General Schwartz, Air Force Chief of Staff:
All right, all right — some people have to play little games. You play yours. So let’s just say that you’ll give me 60 more F-22s because it is in your interest to give them to me. But I want your answer and the planes by noon tomorrow. And one more thing: don’t you contact me again — ever. From now on you deal with Lockheed.
Uh, General — you can have my answer now if you like. My offer is this — nothing. Not even the reimbursement for the public relations campaign, which I would appreciate if you would put up personally.

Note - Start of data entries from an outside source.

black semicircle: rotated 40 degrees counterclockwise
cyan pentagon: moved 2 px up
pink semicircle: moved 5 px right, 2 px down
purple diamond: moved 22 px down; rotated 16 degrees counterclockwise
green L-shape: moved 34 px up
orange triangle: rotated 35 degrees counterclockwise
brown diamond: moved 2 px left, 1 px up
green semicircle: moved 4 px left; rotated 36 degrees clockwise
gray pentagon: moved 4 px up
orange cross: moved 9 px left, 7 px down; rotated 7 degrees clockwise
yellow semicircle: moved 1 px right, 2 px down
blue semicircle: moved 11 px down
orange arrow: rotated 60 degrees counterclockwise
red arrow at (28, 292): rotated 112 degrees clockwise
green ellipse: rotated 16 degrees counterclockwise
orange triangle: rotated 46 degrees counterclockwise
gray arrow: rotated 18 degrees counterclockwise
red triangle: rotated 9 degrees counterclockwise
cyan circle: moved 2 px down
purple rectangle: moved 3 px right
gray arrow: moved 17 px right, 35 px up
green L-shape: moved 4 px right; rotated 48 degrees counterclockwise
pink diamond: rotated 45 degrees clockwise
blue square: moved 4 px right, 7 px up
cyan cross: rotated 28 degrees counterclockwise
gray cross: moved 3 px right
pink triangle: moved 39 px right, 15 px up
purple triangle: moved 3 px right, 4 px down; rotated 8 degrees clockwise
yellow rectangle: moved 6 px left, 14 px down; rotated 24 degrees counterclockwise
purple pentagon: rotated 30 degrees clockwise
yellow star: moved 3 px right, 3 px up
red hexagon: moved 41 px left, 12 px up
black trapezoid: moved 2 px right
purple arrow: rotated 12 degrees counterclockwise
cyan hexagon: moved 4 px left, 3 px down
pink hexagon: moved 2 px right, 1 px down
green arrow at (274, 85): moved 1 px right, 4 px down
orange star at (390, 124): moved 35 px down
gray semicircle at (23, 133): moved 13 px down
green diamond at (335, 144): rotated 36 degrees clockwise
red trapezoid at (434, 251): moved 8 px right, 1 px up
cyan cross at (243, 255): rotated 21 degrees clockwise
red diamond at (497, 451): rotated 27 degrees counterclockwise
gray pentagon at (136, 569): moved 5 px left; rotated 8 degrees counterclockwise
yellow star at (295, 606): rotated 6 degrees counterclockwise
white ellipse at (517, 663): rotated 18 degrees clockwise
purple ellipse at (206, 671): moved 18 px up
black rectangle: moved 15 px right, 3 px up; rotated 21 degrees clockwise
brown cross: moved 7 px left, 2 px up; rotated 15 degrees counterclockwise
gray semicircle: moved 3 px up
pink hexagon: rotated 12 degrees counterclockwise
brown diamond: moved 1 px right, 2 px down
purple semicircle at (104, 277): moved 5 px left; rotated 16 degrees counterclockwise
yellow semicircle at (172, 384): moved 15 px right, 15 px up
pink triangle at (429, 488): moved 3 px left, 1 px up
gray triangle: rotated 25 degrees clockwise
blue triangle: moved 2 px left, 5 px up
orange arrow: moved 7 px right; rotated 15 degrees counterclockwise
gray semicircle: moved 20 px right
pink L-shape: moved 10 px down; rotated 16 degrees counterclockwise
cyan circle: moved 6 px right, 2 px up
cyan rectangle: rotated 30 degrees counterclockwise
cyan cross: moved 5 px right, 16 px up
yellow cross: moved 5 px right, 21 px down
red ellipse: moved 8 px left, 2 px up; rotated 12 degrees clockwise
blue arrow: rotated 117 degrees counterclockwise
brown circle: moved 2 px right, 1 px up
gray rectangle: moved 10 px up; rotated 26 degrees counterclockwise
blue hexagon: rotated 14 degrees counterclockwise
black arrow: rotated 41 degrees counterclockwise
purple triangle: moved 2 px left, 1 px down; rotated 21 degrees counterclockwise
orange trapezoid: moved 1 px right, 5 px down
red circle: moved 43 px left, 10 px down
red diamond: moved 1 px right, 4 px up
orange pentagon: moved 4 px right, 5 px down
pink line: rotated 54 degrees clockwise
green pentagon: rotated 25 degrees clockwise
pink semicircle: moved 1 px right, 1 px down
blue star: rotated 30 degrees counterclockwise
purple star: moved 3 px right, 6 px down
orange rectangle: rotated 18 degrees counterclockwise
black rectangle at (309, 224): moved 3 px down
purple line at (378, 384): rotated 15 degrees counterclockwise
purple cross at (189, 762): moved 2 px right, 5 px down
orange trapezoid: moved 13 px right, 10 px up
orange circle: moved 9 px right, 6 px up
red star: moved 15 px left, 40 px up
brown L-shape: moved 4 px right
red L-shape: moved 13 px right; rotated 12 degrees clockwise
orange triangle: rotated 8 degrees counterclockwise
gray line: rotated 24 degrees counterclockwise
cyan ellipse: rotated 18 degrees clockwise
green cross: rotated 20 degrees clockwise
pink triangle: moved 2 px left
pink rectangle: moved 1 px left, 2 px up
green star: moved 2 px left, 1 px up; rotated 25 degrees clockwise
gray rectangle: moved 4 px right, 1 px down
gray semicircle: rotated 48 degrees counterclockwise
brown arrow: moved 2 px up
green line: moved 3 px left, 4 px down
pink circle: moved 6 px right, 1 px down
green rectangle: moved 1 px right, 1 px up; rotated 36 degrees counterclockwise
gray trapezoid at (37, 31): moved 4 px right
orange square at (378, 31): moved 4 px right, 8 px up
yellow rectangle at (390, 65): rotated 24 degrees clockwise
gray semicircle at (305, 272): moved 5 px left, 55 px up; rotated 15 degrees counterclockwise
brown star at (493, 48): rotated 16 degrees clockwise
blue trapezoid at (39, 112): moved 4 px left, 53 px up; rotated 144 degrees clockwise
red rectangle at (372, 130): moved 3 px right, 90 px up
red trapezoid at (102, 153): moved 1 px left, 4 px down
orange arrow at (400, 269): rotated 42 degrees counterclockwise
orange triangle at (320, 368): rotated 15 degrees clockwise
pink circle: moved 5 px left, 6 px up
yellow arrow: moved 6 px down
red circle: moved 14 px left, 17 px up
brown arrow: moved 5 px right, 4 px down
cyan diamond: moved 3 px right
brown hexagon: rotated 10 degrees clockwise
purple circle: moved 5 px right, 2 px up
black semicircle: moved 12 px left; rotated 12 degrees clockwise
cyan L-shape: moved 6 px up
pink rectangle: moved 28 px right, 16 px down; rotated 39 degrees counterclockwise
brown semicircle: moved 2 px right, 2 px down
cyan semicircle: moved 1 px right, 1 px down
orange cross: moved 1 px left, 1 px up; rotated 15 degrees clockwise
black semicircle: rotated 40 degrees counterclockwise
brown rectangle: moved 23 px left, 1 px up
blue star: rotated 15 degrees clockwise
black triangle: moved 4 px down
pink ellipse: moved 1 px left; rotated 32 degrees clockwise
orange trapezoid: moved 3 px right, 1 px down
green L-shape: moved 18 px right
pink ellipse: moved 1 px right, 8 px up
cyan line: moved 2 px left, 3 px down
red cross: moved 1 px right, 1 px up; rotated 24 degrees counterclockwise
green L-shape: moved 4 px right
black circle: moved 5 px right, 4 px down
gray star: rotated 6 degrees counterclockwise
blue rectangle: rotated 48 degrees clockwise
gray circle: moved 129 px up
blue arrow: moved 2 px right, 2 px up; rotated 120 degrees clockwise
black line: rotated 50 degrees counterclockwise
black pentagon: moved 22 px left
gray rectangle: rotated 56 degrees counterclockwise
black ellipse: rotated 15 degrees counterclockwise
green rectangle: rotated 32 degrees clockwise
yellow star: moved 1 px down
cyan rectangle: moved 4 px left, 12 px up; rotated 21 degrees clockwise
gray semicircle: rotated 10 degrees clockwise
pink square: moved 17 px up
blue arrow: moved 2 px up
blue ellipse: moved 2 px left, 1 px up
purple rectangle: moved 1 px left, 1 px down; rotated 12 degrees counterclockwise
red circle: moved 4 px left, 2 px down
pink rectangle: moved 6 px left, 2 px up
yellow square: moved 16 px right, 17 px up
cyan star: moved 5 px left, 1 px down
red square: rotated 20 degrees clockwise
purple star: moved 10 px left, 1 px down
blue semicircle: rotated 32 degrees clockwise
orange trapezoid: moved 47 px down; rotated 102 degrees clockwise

In other news, James Inhofe has gone plainly apoplectic. It’s worth noting that the cuts announced thus far have to make their way through Congress, and that Democrats normally in sympathy with the Obama administration may find the prospect of defense cuts in their own states and districts too much to bear. However, Noah makes the argument that the prospect of Congressional opposition may have encouraged Gates to go for broke:
But this parochial opposition may have actually encouraged the Pentagon and the White House to be more sweeping in its plans, one key Congressional staffer suggests. Previous administrations have tried to cut bloated, poor-performing defense projects onesy-twosy — only to be rejected by the Hill. Going after a whole range of weak programs at once makes it more likely that at least some of the Pentagon’s sickliest weapons projects will be amputated.
Finally, I think the question of whether or not keeping Robert Gates on as Secretary of Defense was a good idea has been decisively answered.